* **EXERCISE**: Return the data below exactly as given, except for the images.

[Records from a collection]
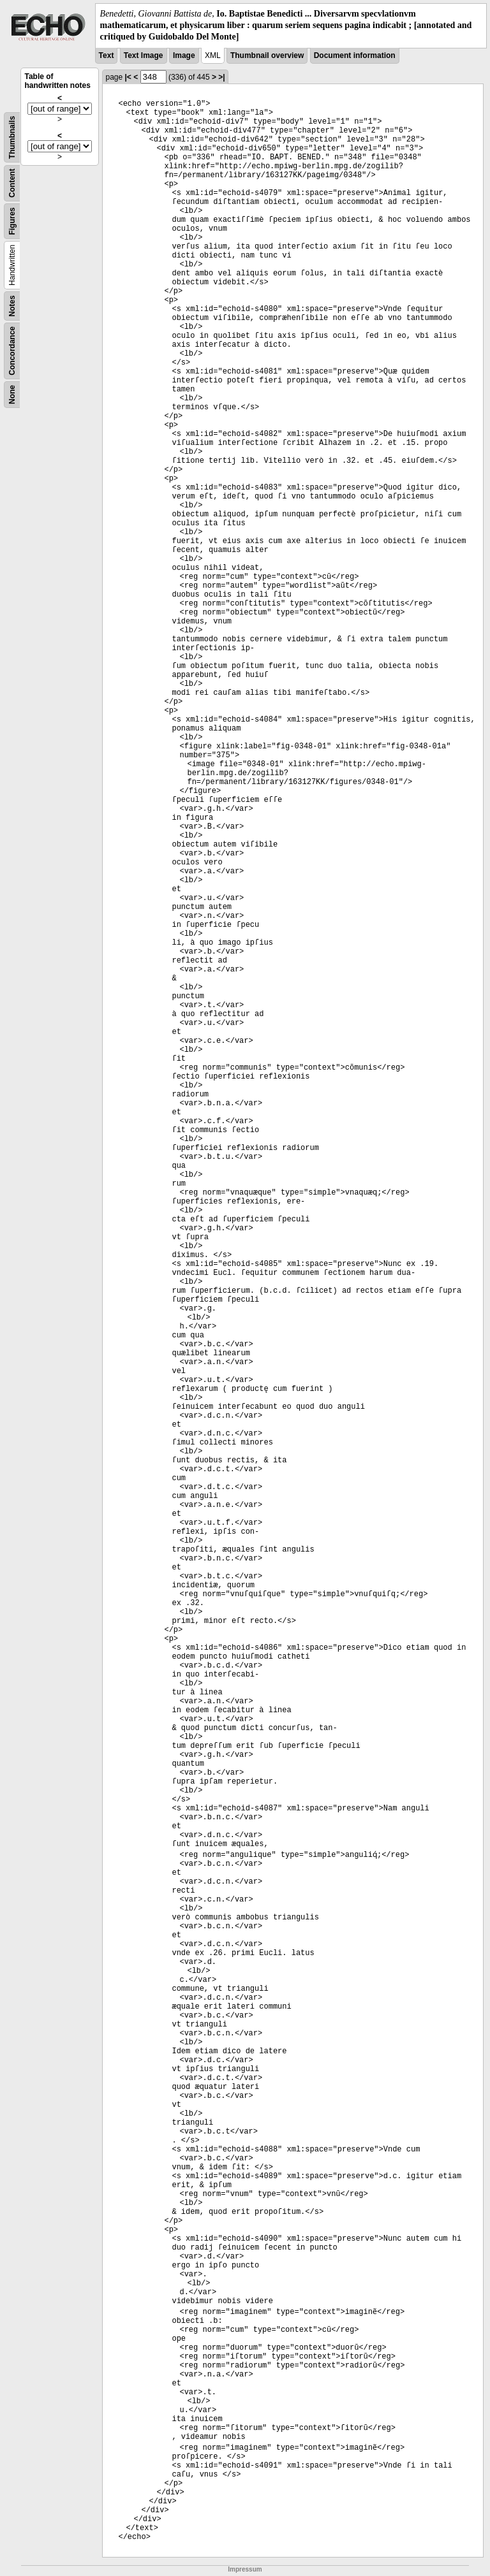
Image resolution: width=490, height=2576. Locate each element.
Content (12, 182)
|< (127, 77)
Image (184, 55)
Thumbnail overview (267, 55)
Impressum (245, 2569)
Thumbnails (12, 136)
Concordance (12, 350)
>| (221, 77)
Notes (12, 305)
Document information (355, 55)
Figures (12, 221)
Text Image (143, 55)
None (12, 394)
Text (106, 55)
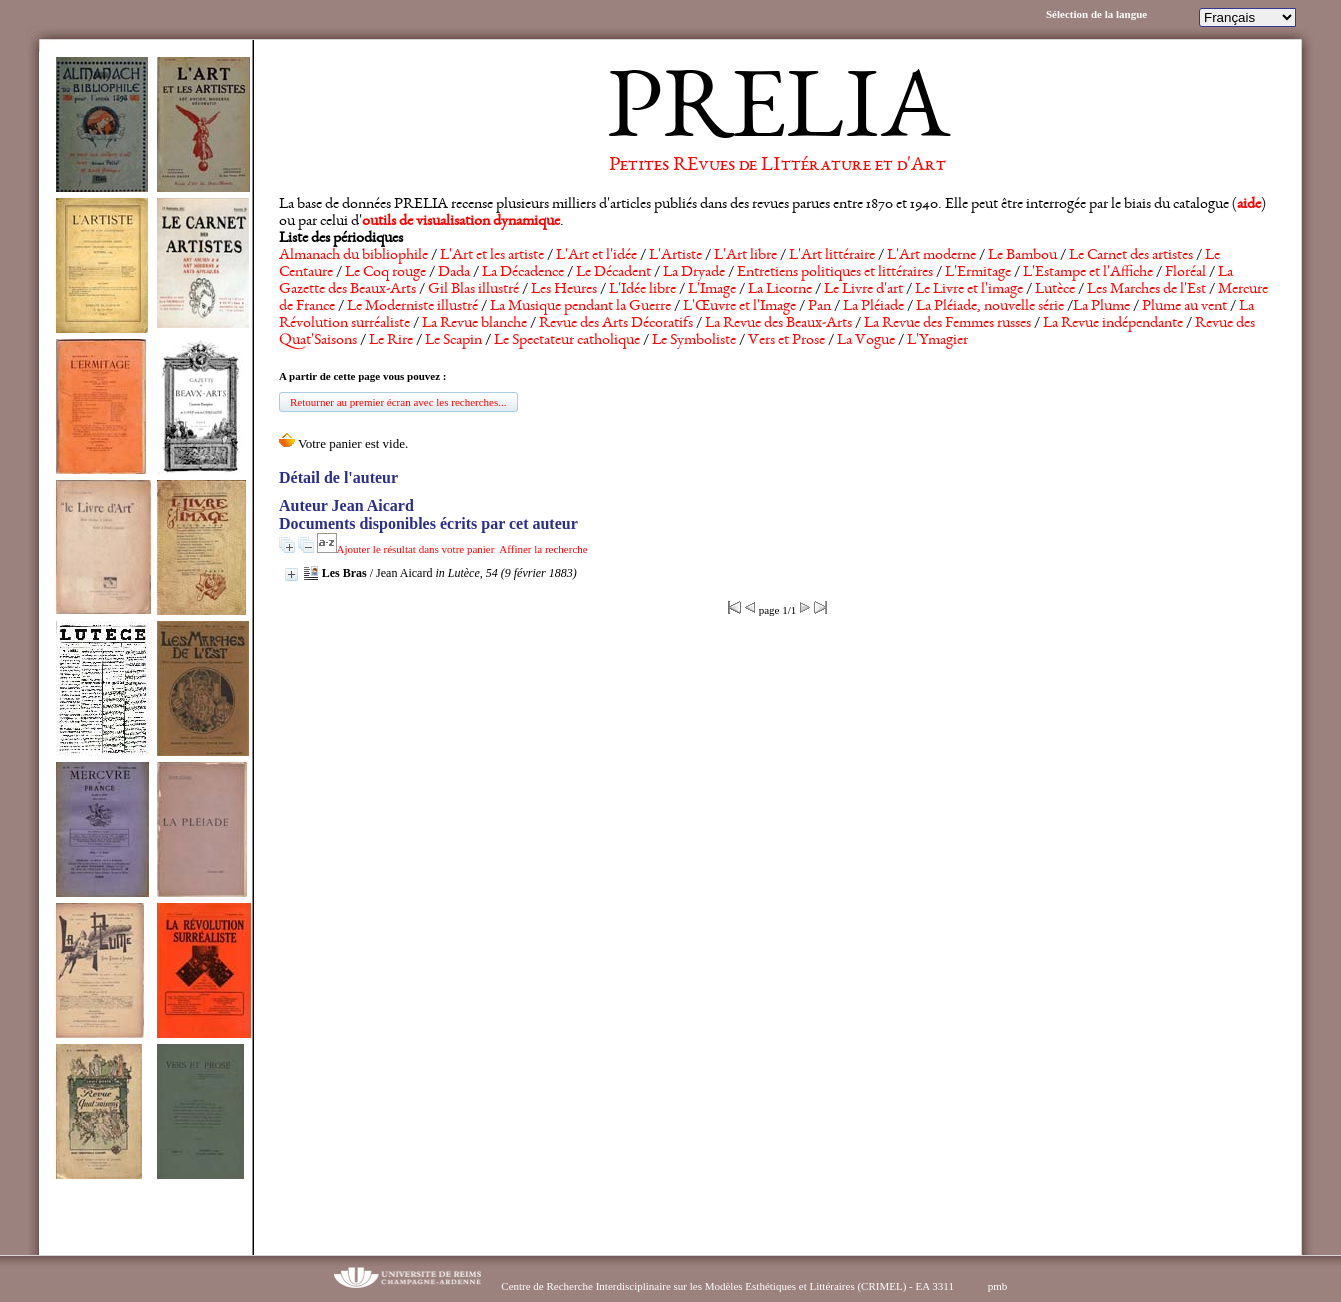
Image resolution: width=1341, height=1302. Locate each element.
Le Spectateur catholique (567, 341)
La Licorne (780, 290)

* **RESPONSE**:
Image resolution: width=490, height=2576. Locate each element.
Content (12, 182)
|< (127, 77)
Image (184, 55)
Thumbnail overview (267, 55)
Impressum (245, 2569)
Thumbnails (12, 136)
Concordance (12, 350)
>| (221, 77)
Notes (12, 305)
Document information (355, 55)
Figures (12, 221)
Text Image (143, 55)
None (12, 394)
Text (106, 55)
Image resolution: width=1341, height=1302. Locate each element.
Le Spectateur catholique (567, 341)
La Licorne (780, 290)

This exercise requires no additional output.